My hon. Friend is absolutely right. If both Scrooge and the Grinch are misunderstood, I very much believe that buy now, pay later companies could become the true villains of Christmas rather than them —[Interruption.] It might be tenuous, Minister, but it is a link.

I recognise that during the pandemic, debt has become a lot worse for many people; when I say a lot worse, I mean it is less likely that they will ever be able to get out of it. Many people live with debt, and while sometimes it is a debt they can manage, an awful lot of people are drowning, not waving.

Data from StepChange is clear that as a consequence of the coronavirus lockdown period, 2.8 million people have fallen into arrears: most frequently on utilities, as my hon. Friend Catherine West said. That is on fuel and water, on keeping the basics of the house going. Some 820,000 people have fallen into arrears on their council tax—a debt to the public sector—and about 500,000 people have fallen into arrears on their rent. We have seen a massive explosion in the number of people who will never own their own homes and will always be in the rental sector, particularly in areas where the cost of living is particularly high. My constituency has the 10th highest level of child poverty in the country, and that is because of the cost of living and the cost of renting in my local community. We know that those people, who have struggled to stay in our area, were particularly hit by the restrictions on their working practices in lockdown and have now found that they simply cannot afford the roof over their heads.

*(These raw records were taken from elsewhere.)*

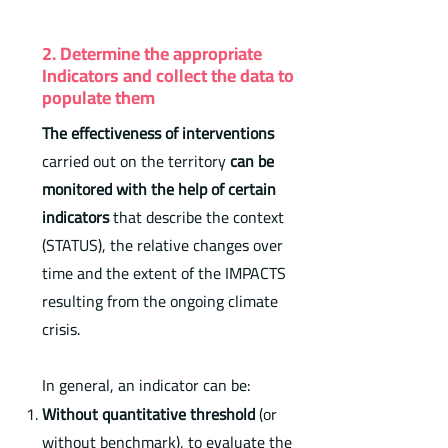
2. Determine the appropriate
Indicators and collect the data to
populate them
The effectiveness of interventions
carried out on the territory
can be
monitored with the help of certain
indicators
that describe the context
(STATUS), the relative changes over
time and the extent of the IMPACTS
resulting from the ongoing climate
crisis.
In general, an indicator can be:
Without quantitative threshold
(or
without benchmark), to evaluate the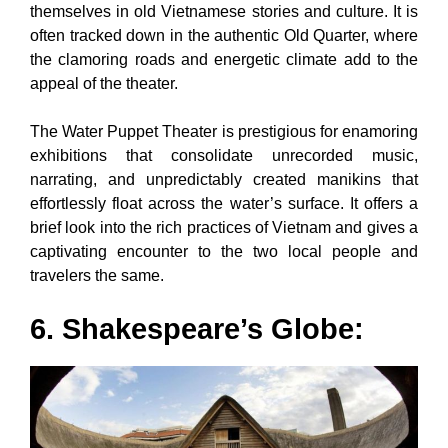
themselves in old Vietnamese stories and culture. It is
often tracked down in the authentic Old Quarter, where
the clamoring roads and energetic climate add to the
appeal of the theater.
The Water Puppet Theater is prestigious for enamoring
exhibitions that consolidate unrecorded music,
narrating, and unpredictably created manikins that
effortlessly float across the water’s surface. It offers a
brief look into the rich practices of Vietnam and gives a
captivating encounter to the two local people and
travelers the same.
6. Shakespeare’s Globe: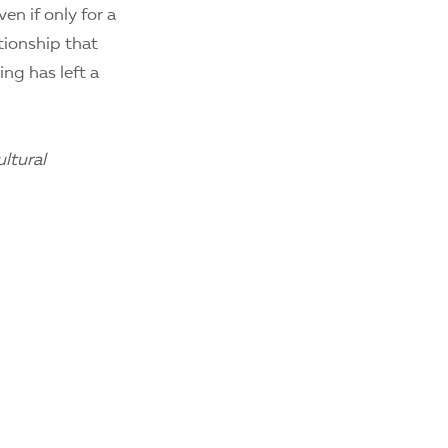
n if only for a
tionship that
ing has left a
ltural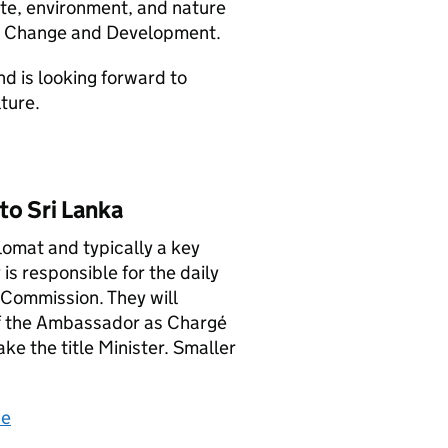
ate, environment, and nature
te Change and Development.
d is looking forward to
ture.
to Sri Lanka
lomat and typically a key
s responsible for the daily
Commission. They will
of the Ambassador as Chargé
ke the title Minister. Smaller
ce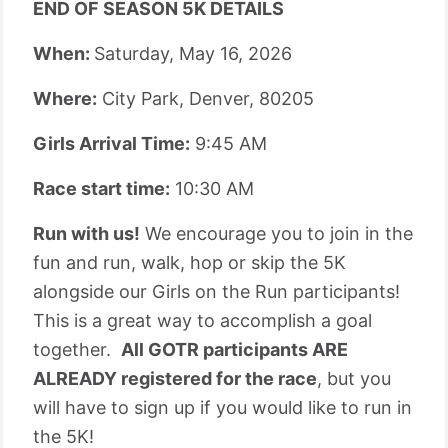
END OF SEASON 5K DETAILS
When:
Saturday, May 16, 2026
Where:
City Park, Denver, 80205
Girls Arrival Time:
9:45 AM
Race start time:
10:30 AM
Run with us!
We encourage you to join in the
fun and run, walk, hop or skip the 5K
alongside our Girls on the Run participants!
This is a great way to accomplish a goal
together.
All GOTR participants ARE
ALREADY registered for the race
, but you
will have to sign up if you would like to run in
the 5K!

Little wonder that nearly 4 million of us have borrowed to make ends meet during the lockdown period, with 1.7 million often using a credit card, 1.6 million using an overdraft and nearly 1 million using a high-cost credit product. That borrowing is not, perhaps, the stereotype of borrowing in order to buy goods—going back to my original point about people wanting to treat a family member. Instead, people have borrowed during lockdown to keep things going: to keep food on the table; to keep their car working, so that when they can go to work, they can get to work; and, perhaps, to pay for heating, especially in the cold weather.

It is striking that there has been a 267% increase in the number of consumer county court judgments issued. Those numbers were depressed by the covid forbearance measures. I recognise that schemes such as the furlough scheme and the self-employment income support scheme helped to mitigate the impact of that. My point when talking about consumer debt and consumer credit is that we are coming out of a period when many people were vulnerable anyway because of long-standing household debts, and that those debts have been made a lot worse. Add into the mix the fact that we expect those people to spend money and help to get our economy back on track. It does not take a rocket scientist to recognise that at the heart of that mix is something very potent that could lead to real poverty and destitution for many people.